*** DATA PROVIDED Section Begins ***

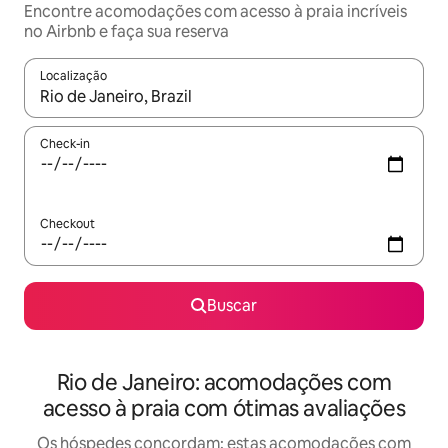
Encontre acomodações com acesso à praia incríveis
no Airbnb e faça sua reserva
Localização
Quando os resultados estiverem disponíveis, explore-os usando
Check-in
Checkout
Buscar
Rio de Janeiro: acomodações com
acesso à praia com ótimas avaliações
Os hóspedes concordam: estas acomodações com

*** DATA PROVIDED Section Ends ***

YOUR INSTRUCTIONS:
Retype all entries exactly; omit pictures.

RESULT OF THIS EXERCISE:
Encontre acomodações com acesso à praia incríveis
no Airbnb e faça sua reserva
Localização
Quando os resultados estiverem disponíveis, explore-os usando
Check-in
Checkout
Buscar
Rio de Janeiro: acomodações com
acesso à praia com ótimas avaliações
Os hóspedes concordam: estas acomodações com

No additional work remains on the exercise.